Servati, Amir; Zou, Liang; Wang, Z Jane; Ko, Frank; Servati, Peyman.
Afiliación
  • Servati A; Department of Electrical and Computer Engineering, University of British Columbia, Vancouver, BC V6T 1Z4, Canada. amir.servati@ubc.ca.
  • Zou L; Department of Materials Engineering, University of British Columbia, Vancouver, BC V6T 1Z4, Canada. amir.servati@ubc.ca.
  • Wang ZJ; Department of Electrical and Computer Engineering, University of British Columbia, Vancouver, BC V6T 1Z4, Canada. liangzou@ece.ubc.ca.
  • Ko F; Department of Electrical and Computer Engineering, University of British Columbia, Vancouver, BC V6T 1Z4, Canada. zjanew@ece.ubc.ca.
  • Servati P; Department of Materials Engineering, University of British Columbia, Vancouver, BC V6T 1Z4, Canada. frank.ko@ubc.ca.

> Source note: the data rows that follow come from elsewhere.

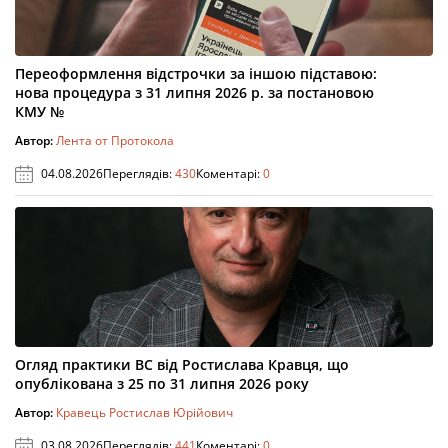
Переоформлення відстрочки за іншою підставою:
нова процедура з 31 липня 2026 р. за постановою
КМУ №
Автор:
Лента от Протокола
04.08.2026
Переглядів:
430
Коментарі:
0
Огляд практики ВС від Ростислава Кравця, що
опублікована з 25 по 31 липня 2026 року
Автор:
Кравець Ростислав Юрійович
03.08.2026
Переглядів:
441
Коментарі:
0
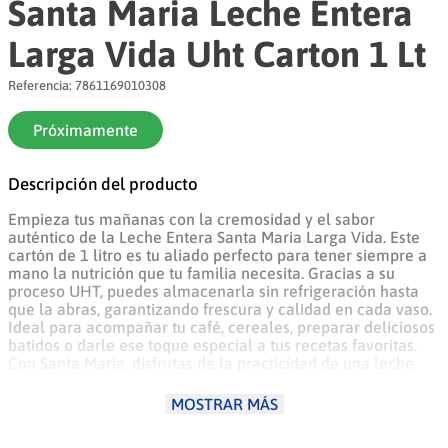
Santa Maria Leche Entera
8
.
leche
Larga Vida Uht Carton 1 Lt
9
.
arroz
Referencia
:
7861169010308
10
.
cerveza
Próximamente
Descripción del producto
Empieza tus mañanas con la cremosidad y el sabor
auténtico de la Leche Entera Santa Maria Larga Vida. Este
cartón de 1 litro es tu aliado perfecto para tener siempre a
mano la nutrición que tu familia necesita. Gracias a su
proceso UHT, puedes almacenarla sin refrigeración hasta
que la abras, garantizando frescura y calidad en cada vaso.
Ideal para acompañar tu café, cereales, preparar deliciosos
batidos o darle ese toque especial a tus recetas favoritas.
Con Santa Maria, disfrutas de la practicidad de una leche
que se mantiene fresca por más tiempo, lista para cualquier
momento del día. Es la elección inteligente para hogares
MOSTRAR MÁS
activos en Ecuador que buscan sabor, conveniencia y el
respaldo de una marca de confianza.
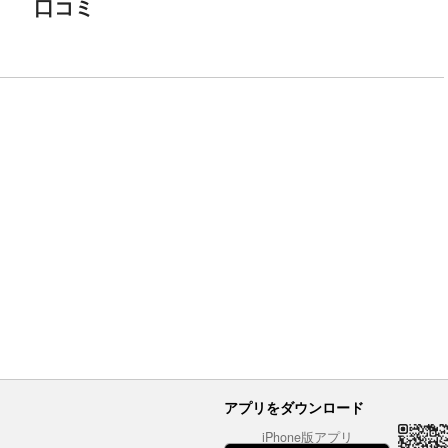
口コミ
アプリをダウンロード
iPhone版アプリ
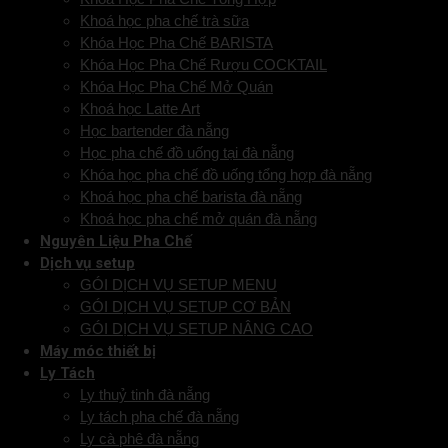
Khoá học pha chế trà sữa
Khóa Học Pha Chế BARISTA
Khóa Học Pha Chế Rượu COCKTAIL
Khóa Học Pha Chế Mở Quán
Khoá học Latte Art
Học bartender đà nẵng
Học pha chế đồ uống tại đà nẵng
Khóa học pha chế đồ uống tổng hợp đà nẵng
Khoá học pha chế barista đà nẵng
Khoá học pha chế mở quán đà nẵng
Nguyên Liệu Pha Chế
Dịch vụ setup
GÓI DỊCH VỤ SETUP MENU
GÓI DỊCH VỤ SETUP CƠ BẢN
GÓI DỊCH VỤ SETUP NÂNG CAO
Máy móc thiết bị
Ly Tách
Ly thuỷ tinh đà nẵng
Ly tách pha chế đà nẵng
Ly cà phê đà nẵng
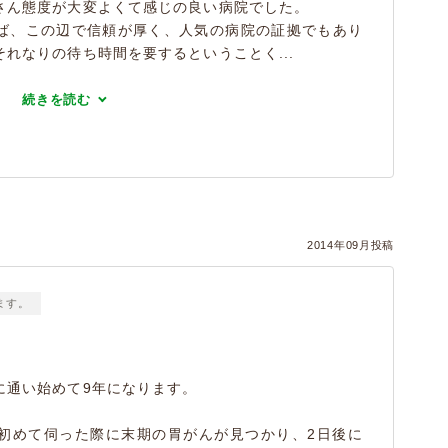
さん態度が大変よくて感じの良い病院でした。
ば、この辺で信頼が厚く、人気の病院の証拠でもあり
れなりの待ち時間を要するということく...
続きを読む
2014年09月投稿
ます。
に通い始めて9年になります。
初めて伺った際に末期の胃がんが見つかり、2日後に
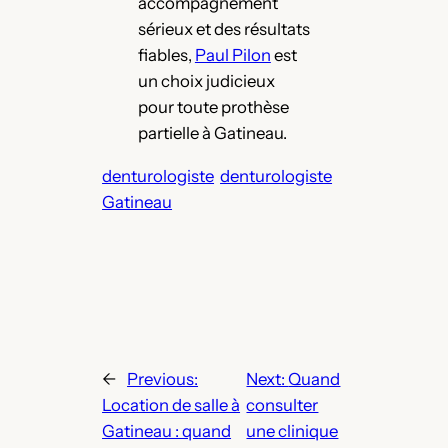
accompagnement
sérieux et des résultats
fiables,
Paul Pilon
est
un choix judicieux
pour toute prothèse
partielle à Gatineau.
denturologiste
denturologiste
Gatineau
←
Previous:
Next:
Quand
Location de salle à
consulter
Gatineau : quand
une clinique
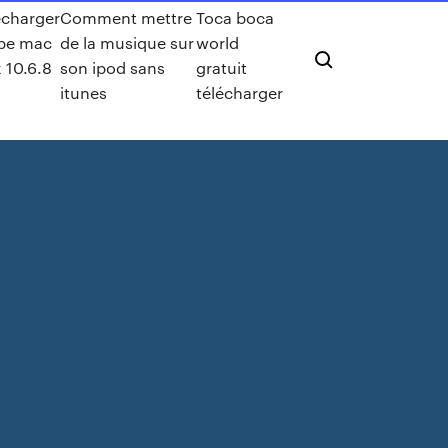
écharger
Comment mettre
Toca boca
pe mac
de la musique sur
world
x 10.6.8
son ipod sans
gratuit
itunes
télécharger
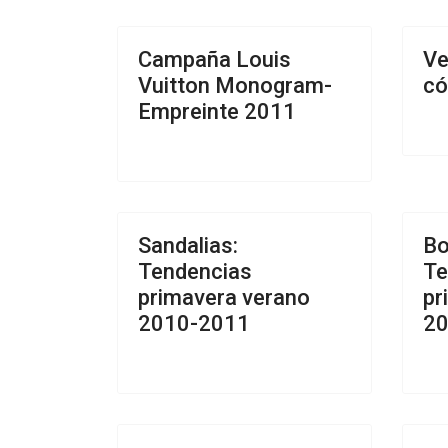
Campaña Louis
Ve
Vuitton Monogram-
có
Empreinte 2011
Sandalias:
Bo
Tendencias
Te
primavera verano
pr
2010-2011
20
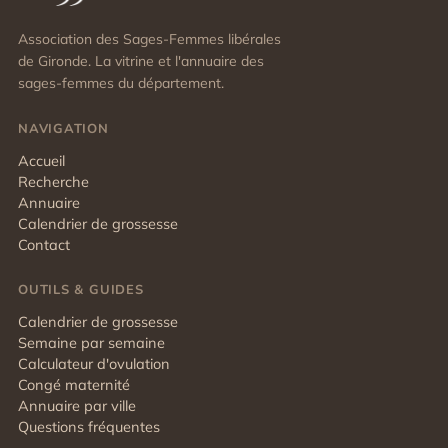
Association des Sages-Femmes libérales
de Gironde. La vitrine et l'annuaire des
sages-femmes du département.
NAVIGATION
Accueil
Recherche
Annuaire
Calendrier de grossesse
Contact
OUTILS & GUIDES
Calendrier de grossesse
Semaine par semaine
Calculateur d'ovulation
Congé maternité
Annuaire par ville
Questions fréquentes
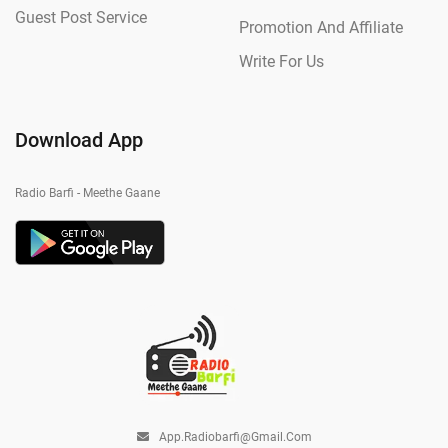
Guest Post Service
Promotion And Affiliate
Write For Us
Download App
Radio Barfi - Meethe Gaane
App.radiobarfi@gmail.com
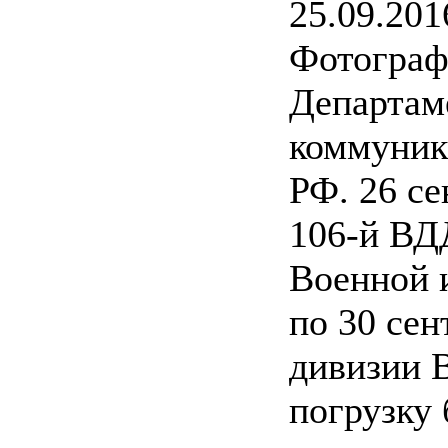
25.09.201
Фотограф
Департам
коммуник
РФ. 26 се
106-й ВД
Военной 
по 30 сен
дивизии 
погрузку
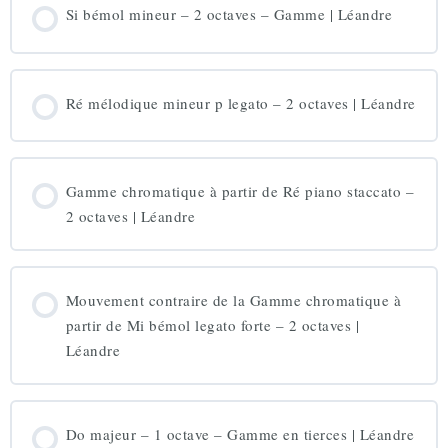
Si bémol mineur – 2 octaves – Gamme | Léandre
Ré mélodique mineur p legato – 2 octaves | Léandre
Gamme chromatique à partir de Ré piano staccato –
2 octaves | Léandre
Mouvement contraire de la Gamme chromatique à
partir de Mi bémol legato forte – 2 octaves |
Léandre
Do majeur – 1 octave – Gamme en tierces | Léandre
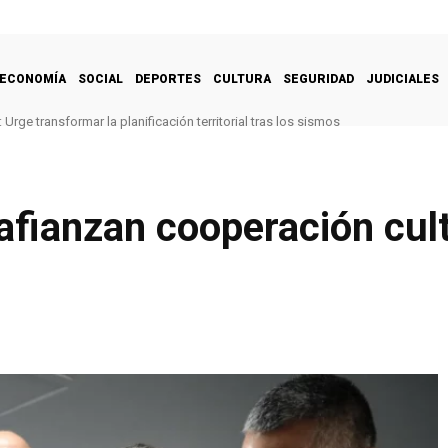
ECONOMÍA
SOCIAL
DEPORTES
CULTURA
SEGURIDAD
JUDICIALES
Urge transformar la planificación territorial tras los sismos
afianzan cooperación cult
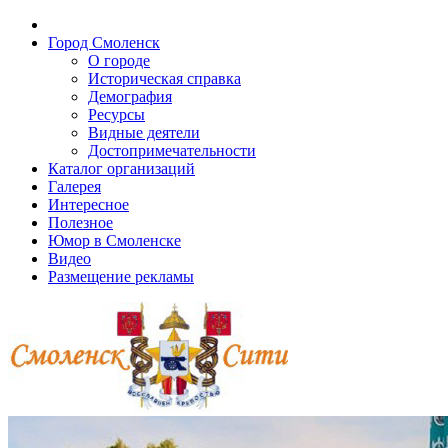
Город Смоленск
О городе
Историческая справка
Демография
Ресурсы
Видные деятели
Достопримечательности
Каталог организаций
Галерея
Интересное
Полезное
Юмор в Смоленске
Видео
Размещение рекламы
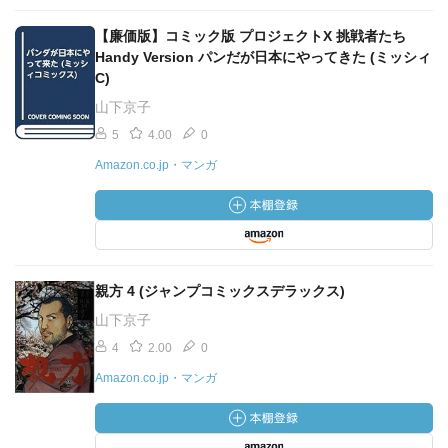
【廉価版】コミック版 プロジェクトX 挑戦者たち
Handy Version パンだが日本にやってきた (ミッシィ
C)
山下京子
5
4.00
0
Amazon.co.jp・マンガ
親方 4 (ジャンプコミックスデラックス)
山下京子
4
2.00
0
Amazon.co.jp・マンガ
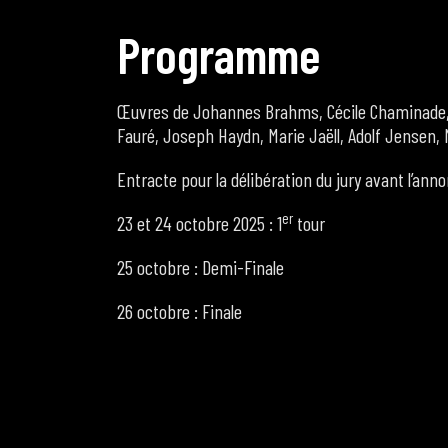
P
r
o
g
r
a
m
m
e
Œuvres de Johannes Brahms, Cécile Chaminade, 
Fauré, Joseph Haydn, Marie Jaëll, Adolf Jensen,
Entracte pour la délibération du jury avant l’ann
er
23 et 24 octobre 2025 : 1
tour
25 octobre : Demi-Finale
26 octobre : Finale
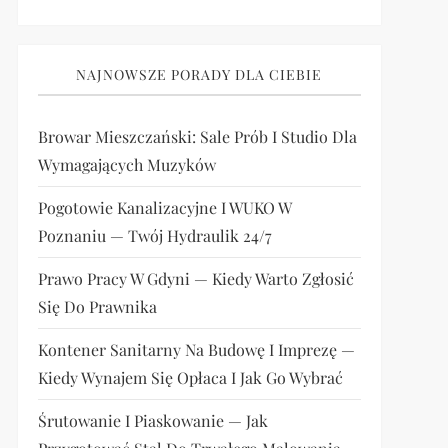
NAJNOWSZE PORADY DLA CIEBIE
Browar Mieszczański: Sale Prób I Studio Dla
Wymagających Muzyków
Pogotowie Kanalizacyjne I WUKO W
Poznaniu — Twój Hydraulik 24/7
Prawo Pracy W Gdyni — Kiedy Warto Zgłosić
Się Do Prawnika
Kontener Sanitarny Na Budowę I Imprezę —
Kiedy Wynajem Się Opłaca I Jak Go Wybrać
Śrutowanie I Piaskowanie — Jak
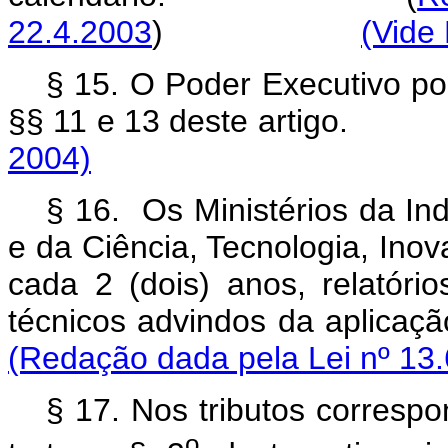
22.4.2003
)
(Vide 
§ 15. O Poder Executivo pod
§§ 11 e 13 deste art
2004)
§ 16. Os Ministérios da Ind
e da Ciência, Tecnologia, Ino
cada 2 (dois) anos, relatór
técnicos advindos da ap
(Redação dada pela Lei nº 13.
§ 17. Nos tributos corresp
o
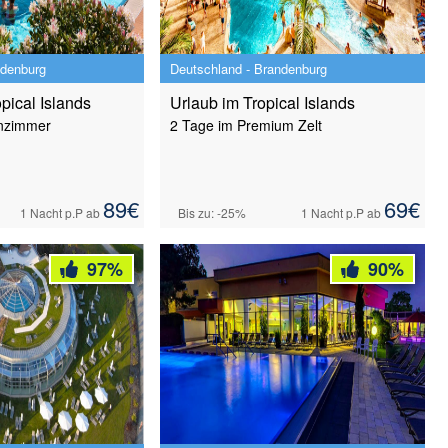
ndenburg
Deutschland - Brandenburg
opical Islands
Urlaub im Tropical Islands
nzimmer
2 Tage im Premium Zelt
89
€
69
€
1 Nacht
p.P ab
Bis zu: -25%
1 Nacht
p.P ab
97
%
90
%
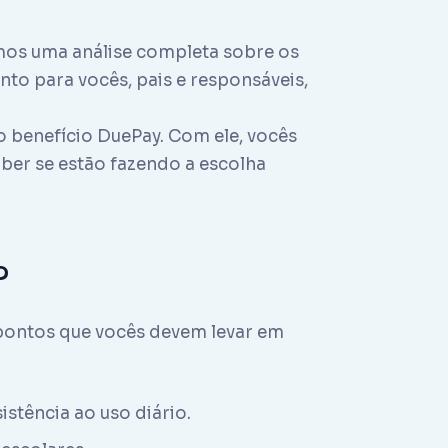
emos uma análise completa sobre os
anto para vocês, pais e responsáveis,
o benefício DuePay. Com ele, vocês
ber se estão fazendo a escolha
?
s pontos que vocês devem levar em
istência ao uso diário.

Sensors (Basel) ; 17(7)2017 Jul 13.
Article en En | MEDLINE | ID: mdl-28703744
Advances in flexible electronic materials and smart textile, along with broad availability of smart phones, cloud and wireless systems have empowered the wearable technologies for significant impact on future of digital and personalized healthcare as well as consumer electronics. However, challenges related to lack of accuracy, reliability, high power consumption, rigid or bulky form factor and difficulty in interpretation of data have limited their wide-scale application in these potential areas. As an important solution to these challenges, we present latest advances in novel flexible electronic materials and sensors that enable comfortable and conformable body interaction and potential for invisible integration within daily apparel. Advances in novel flexible materials and sensors are described for wearable monitoring of human vital signs including, body temperature, respiratory rate and heart rate, muscle movements and activity. We then present advances in signal processing focusing on motion and noise artifact removal, data mining and aspects of sensor fusion relevant to future clinical applications of wearable technology.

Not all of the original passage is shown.